● Activity
Across all the entries below, count each line that holds "group" and report the figure only.

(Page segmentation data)

-- Opening Marker --

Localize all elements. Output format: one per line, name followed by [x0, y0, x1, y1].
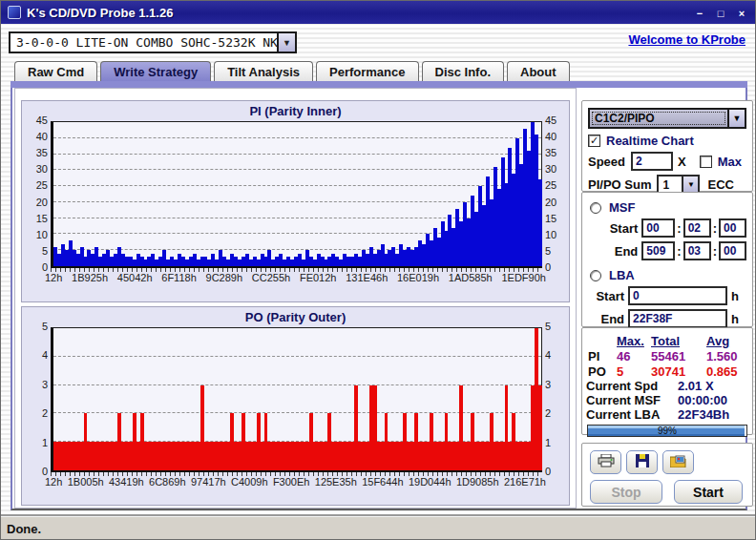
tab-about[interactable]: About: [507, 61, 570, 81]
colon: :: [677, 221, 681, 236]
y-tick-label: 30: [36, 163, 48, 175]
tab-performance[interactable]: Performance: [316, 61, 418, 81]
pi-y-axis-left: 051015202530354045: [26, 121, 51, 268]
max-speed-checkbox[interactable]: [700, 156, 712, 168]
x-tick-label: FE012h: [300, 272, 337, 283]
realtime-chart-checkbox[interactable]: ✓: [588, 135, 600, 147]
current-lba-value: 22F34Bh: [678, 407, 729, 422]
chart-options-group: C1C2/PIPO ▼ ✓ Realtime Chart Speed X Max…: [581, 100, 753, 192]
welcome-link[interactable]: Welcome to KProbe: [628, 32, 746, 47]
tab-raw-cmd[interactable]: Raw Cmd: [14, 61, 97, 81]
tab-disc-info[interactable]: Disc Info.: [422, 61, 505, 81]
y-tick-label: 5: [545, 321, 551, 332]
y-tick-label: 4: [545, 349, 551, 361]
y-tick-label: 0: [545, 261, 551, 273]
po-row-label: PO: [586, 364, 611, 379]
stats-group: Max. Total Avg PI 46 55461 1.560 PO 5 30…: [581, 327, 753, 435]
minimize-button[interactable]: −: [692, 6, 707, 20]
drive-selector-combobox[interactable]: 3-0-0-0 LITE-ON COMBO SOHC-5232K NK07 ▼: [9, 31, 297, 53]
y-tick-label: 2: [545, 407, 551, 419]
print-button[interactable]: [590, 450, 621, 474]
msf-start-min[interactable]: [641, 218, 675, 238]
y-tick-label: 15: [545, 213, 556, 224]
hex-suffix: h: [731, 289, 739, 303]
app-window: K's CD/DVD Probe 1.1.26 − □ × 3-0-0-0 LI…: [0, 0, 756, 540]
speed-input[interactable]: [631, 152, 673, 171]
save-button[interactable]: [626, 450, 658, 474]
x-tick-label: C4009h: [231, 476, 268, 488]
x-tick-label: 216E71h: [504, 476, 546, 488]
window-title: K's CD/DVD Probe 1.1.26: [27, 6, 173, 20]
y-tick-label: 3: [42, 379, 48, 390]
pi-total: 55461: [651, 349, 706, 363]
close-button[interactable]: ×: [734, 6, 749, 20]
x-tick-label: 12h: [45, 476, 62, 488]
export-image-button[interactable]: [662, 450, 694, 474]
y-tick-label: 0: [545, 466, 551, 477]
x-tick-label: 97417h: [191, 476, 226, 488]
msf-end-frame[interactable]: [719, 241, 746, 260]
maximize-button[interactable]: □: [713, 6, 728, 20]
colon: :: [677, 244, 681, 259]
current-lba-row: Current LBA 22F34Bh: [586, 407, 748, 422]
msf-radio[interactable]: [590, 202, 601, 214]
y-tick-label: 1: [545, 437, 551, 448]
mode-selector-combobox[interactable]: C1C2/PIPO ▼: [588, 108, 746, 129]
msf-end-sec[interactable]: [683, 241, 711, 260]
tab-band: [10, 81, 747, 88]
pi-row-label: PI: [586, 349, 611, 363]
stats-header-avg: Avg: [706, 334, 748, 348]
lba-label: LBA: [609, 268, 635, 282]
start-button[interactable]: Start: [674, 480, 743, 504]
x-tick-label: 6C869h: [149, 476, 186, 488]
msf-end-min[interactable]: [641, 241, 675, 260]
current-speed-label: Current Spd: [586, 379, 678, 393]
x-tick-label: 9C289h: [206, 272, 243, 283]
x-tick-label: CC255h: [252, 272, 290, 283]
x-tick-label: 131E46h: [346, 272, 388, 283]
x-tick-label: 125E35h: [315, 476, 357, 488]
lba-start-input[interactable]: [628, 286, 727, 305]
po-avg: 0.865: [706, 364, 748, 379]
y-tick-label: 2: [42, 407, 48, 419]
max-label: Max: [718, 155, 742, 169]
y-tick-label: 3: [545, 379, 551, 390]
current-msf-label: Current MSF: [586, 393, 678, 407]
y-tick-label: 35: [36, 147, 48, 158]
title-bar[interactable]: K's CD/DVD Probe 1.1.26 − □ ×: [1, 1, 756, 24]
pi-avg: 1.560: [706, 349, 748, 363]
realtime-chart-label: Realtime Chart: [606, 134, 694, 148]
chevron-down-icon[interactable]: ▼: [277, 33, 295, 52]
printer-icon: [598, 454, 615, 470]
y-tick-label: 15: [36, 213, 48, 224]
current-msf-value: 00:00:00: [678, 393, 727, 407]
stop-button[interactable]: Stop: [590, 480, 662, 504]
pipo-sum-label: PI/PO Sum: [588, 177, 651, 192]
msf-start-sec[interactable]: [683, 218, 711, 238]
stats-header-total: Total: [651, 334, 706, 348]
tab-bar: Raw Cmd Write Strategy Tilt Analysis Per…: [14, 61, 570, 81]
msf-start-frame[interactable]: [719, 218, 746, 238]
y-tick-label: 25: [36, 179, 48, 191]
x-tick-label: 1AD585h: [449, 272, 493, 283]
y-tick-label: 4: [42, 349, 48, 361]
x-tick-label: F300Eh: [273, 476, 310, 488]
po-max: 5: [611, 364, 651, 379]
y-tick-label: 0: [42, 466, 48, 477]
lba-end-input[interactable]: [628, 309, 727, 328]
charts-panel: PI (Parity Inner) 051015202530354045 051…: [14, 88, 577, 509]
x-tick-label: 19D044h: [409, 476, 452, 488]
pi-stats-row: PI 46 55461 1.560: [586, 349, 748, 363]
lba-radio[interactable]: [590, 270, 601, 281]
chevron-down-icon[interactable]: ▼: [727, 110, 745, 127]
lba-end-label: End: [586, 312, 624, 326]
tab-tilt-analysis[interactable]: Tilt Analysis: [214, 61, 313, 81]
y-tick-label: 10: [36, 229, 48, 240]
y-tick-label: 45: [36, 114, 48, 126]
x-tick-label: 1EDF90h: [501, 272, 545, 283]
x-tick-label: 12h: [45, 272, 62, 283]
tab-write-strategy[interactable]: Write Strategy: [100, 61, 211, 81]
chevron-down-icon[interactable]: ▼: [682, 177, 698, 193]
current-msf-row: Current MSF 00:00:00: [586, 393, 748, 407]
y-tick-label: 30: [545, 163, 556, 175]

-- Closing Marker --

● Output of the exercise
2